▶ [Task to carry out]: Among the entries below, one line contains "Scientific Classification" and another contains "Take the Staten". Transcribe those two lines and every line between them, exactly.

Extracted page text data
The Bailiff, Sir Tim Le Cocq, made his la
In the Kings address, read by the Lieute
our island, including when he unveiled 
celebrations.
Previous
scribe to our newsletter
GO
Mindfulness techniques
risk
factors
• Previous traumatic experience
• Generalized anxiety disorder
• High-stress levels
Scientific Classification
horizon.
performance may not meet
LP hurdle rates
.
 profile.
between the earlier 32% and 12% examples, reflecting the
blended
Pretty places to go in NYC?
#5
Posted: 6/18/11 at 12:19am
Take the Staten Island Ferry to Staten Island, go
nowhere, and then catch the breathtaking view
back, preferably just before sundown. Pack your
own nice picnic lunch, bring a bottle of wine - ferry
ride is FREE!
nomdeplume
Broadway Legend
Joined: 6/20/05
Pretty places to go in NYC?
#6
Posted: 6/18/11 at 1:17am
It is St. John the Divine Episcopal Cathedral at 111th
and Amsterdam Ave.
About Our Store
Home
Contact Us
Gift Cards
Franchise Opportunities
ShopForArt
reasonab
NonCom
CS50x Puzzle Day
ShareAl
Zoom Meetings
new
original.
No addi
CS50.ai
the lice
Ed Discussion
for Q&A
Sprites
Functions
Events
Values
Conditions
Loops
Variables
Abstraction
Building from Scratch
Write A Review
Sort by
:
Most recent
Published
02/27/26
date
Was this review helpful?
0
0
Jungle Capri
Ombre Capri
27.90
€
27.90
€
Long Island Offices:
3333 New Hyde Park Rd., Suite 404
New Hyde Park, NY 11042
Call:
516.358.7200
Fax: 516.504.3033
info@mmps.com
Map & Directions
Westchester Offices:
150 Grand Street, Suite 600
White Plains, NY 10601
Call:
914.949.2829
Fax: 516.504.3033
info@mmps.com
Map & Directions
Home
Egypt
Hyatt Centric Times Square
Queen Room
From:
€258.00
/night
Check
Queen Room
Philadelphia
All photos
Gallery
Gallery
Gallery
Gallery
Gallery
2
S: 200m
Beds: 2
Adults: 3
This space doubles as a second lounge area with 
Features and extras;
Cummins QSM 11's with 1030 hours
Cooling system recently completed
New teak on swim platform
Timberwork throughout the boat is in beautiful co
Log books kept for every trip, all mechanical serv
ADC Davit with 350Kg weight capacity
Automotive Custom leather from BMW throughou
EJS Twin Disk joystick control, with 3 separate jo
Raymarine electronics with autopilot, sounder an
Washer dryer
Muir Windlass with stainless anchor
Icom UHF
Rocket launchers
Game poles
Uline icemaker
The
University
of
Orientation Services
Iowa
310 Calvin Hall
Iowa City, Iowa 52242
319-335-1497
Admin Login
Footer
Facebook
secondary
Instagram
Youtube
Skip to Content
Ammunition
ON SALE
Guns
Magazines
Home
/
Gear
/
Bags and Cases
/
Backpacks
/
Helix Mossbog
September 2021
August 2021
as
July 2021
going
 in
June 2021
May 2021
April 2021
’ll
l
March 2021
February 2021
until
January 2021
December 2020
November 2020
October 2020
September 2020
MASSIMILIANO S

▶ [Exercise result]:
Scientific Classification
horizon.
performance may not meet
LP hurdle rates
.
 profile.
between the earlier 32% and 12% examples, reflecting the
blended
Pretty places to go in NYC?
#5
Posted: 6/18/11 at 12:19am
Take the Staten Island Ferry to Staten Island, go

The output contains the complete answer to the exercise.